Hero MotoCorp Limited (HMCL), the world’s largest two-wheeler manufacturer, has reported record sales for the fourth quarter (January-March 2014). Riding on its highest-ever quarterly sales of 15,89,462 units of two-wheeler for the period, the company’s total turnover (Net Sales & other Operating Income) in the quarter grew to Rs 6512.96 crore, a growth of 6% over Rs 6145.75 crore recorded in the corresponding quarter in last fiscal. The standalone net profit for the fourth quarter was down by 3.44% to Rs 554.43 against Rs 574.23 crore recorded during the same period a year ago.
EBIDTA margin for the quarter stood at a healthy 13.73 %. Fuelled by its sales of over 62,45,960 units in this fiscal, the company registered a total turnover (Net Sales & Other Operating income) of Rs 25275.47 crore for the full financial year of 2013-14, as compared to Rs 23,768.11 crore reported in FY’13. The company reported profit after tax (PAT) of Rs 2109.08 crore and operating margin of 9.62 %, in the fiscal. HMCL’s EBIDTA stood at 14.01 % for the financial year.

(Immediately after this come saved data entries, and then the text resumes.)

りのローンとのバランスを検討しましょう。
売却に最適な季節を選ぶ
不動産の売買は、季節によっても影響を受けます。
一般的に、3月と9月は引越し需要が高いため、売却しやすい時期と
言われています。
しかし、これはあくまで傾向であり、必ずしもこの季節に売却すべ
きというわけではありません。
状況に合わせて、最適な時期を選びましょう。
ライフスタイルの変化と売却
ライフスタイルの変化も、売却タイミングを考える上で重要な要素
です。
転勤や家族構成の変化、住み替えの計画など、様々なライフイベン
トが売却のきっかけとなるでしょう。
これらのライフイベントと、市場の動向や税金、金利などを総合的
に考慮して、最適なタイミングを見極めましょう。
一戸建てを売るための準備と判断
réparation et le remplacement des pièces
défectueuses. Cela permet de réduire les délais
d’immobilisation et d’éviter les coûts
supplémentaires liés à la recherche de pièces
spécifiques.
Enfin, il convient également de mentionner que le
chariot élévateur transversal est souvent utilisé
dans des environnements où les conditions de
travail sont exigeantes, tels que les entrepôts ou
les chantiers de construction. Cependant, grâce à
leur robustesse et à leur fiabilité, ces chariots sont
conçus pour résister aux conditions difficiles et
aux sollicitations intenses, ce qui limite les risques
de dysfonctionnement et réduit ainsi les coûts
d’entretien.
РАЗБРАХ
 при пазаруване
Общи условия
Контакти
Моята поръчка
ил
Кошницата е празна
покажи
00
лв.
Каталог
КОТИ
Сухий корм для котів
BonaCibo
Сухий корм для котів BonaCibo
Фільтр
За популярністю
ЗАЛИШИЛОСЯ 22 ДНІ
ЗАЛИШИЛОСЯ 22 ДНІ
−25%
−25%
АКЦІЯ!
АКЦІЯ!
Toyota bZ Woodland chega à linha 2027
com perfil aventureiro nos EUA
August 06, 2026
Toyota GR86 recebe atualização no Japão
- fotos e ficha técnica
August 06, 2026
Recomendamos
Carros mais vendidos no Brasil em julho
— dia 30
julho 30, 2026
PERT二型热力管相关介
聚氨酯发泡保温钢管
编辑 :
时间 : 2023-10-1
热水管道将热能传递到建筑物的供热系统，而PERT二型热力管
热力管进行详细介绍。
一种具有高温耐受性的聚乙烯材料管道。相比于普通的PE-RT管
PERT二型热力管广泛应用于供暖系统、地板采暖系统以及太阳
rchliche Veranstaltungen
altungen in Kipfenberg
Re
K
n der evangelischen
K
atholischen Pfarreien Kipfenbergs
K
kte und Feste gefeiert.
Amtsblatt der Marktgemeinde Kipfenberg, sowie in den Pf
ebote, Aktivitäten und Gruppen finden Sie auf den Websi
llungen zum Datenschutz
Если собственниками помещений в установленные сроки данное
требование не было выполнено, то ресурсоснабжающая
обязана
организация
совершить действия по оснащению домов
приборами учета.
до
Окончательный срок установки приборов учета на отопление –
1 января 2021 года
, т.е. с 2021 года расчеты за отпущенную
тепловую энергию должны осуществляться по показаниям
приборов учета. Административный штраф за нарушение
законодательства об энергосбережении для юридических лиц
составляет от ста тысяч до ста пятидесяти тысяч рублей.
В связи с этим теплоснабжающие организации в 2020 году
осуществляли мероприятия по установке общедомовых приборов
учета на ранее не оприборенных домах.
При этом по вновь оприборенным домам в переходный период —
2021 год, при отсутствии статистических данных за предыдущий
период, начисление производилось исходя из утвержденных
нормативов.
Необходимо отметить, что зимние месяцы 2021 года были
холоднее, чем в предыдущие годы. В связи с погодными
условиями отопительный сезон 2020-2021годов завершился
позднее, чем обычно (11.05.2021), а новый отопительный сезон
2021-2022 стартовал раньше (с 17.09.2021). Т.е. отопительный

Hero MotoCorp has been able to maintain the earning per share (EPS) of 105.61 in line with the previous year despite the higher rate of income tax in the current year. There is only 30% tax exemption this year, it being the sixth year of the company’s operations at Haridwar. The company was entitled to 100% exemption in the first five years of operation at its plant located in Haridwar, which expired last year.
“These numbers are reflective of our new strategic approach focused on bringing path-breaking technologies and consolidating our leadership. FY’14 was all about setting new benchmarks, which culminated with the sales of 6.25 million during the year – our highest-ever sales for any financial year. However, the industry continued to witness tepid growth during FY’14, although the sentiments did improve in the second half of the year, starting with the festival season in October. In FY’15, we have an action-packed year ahead of us with a slew of new products lined up for launch and further expansion of our global footprint,” said Pawan Munjal, Managing Director and CEO of HMCL.
The country has just entered a new era of governance. After three long decades, a single political party has come to power with such a huge majority, and it is clearly a mandate for good governance, development and inclusive growth. With the new government expected to speed up the reforms process and improve the investment climate, “we look forward to a revival of the economy and the industry this year,” he added.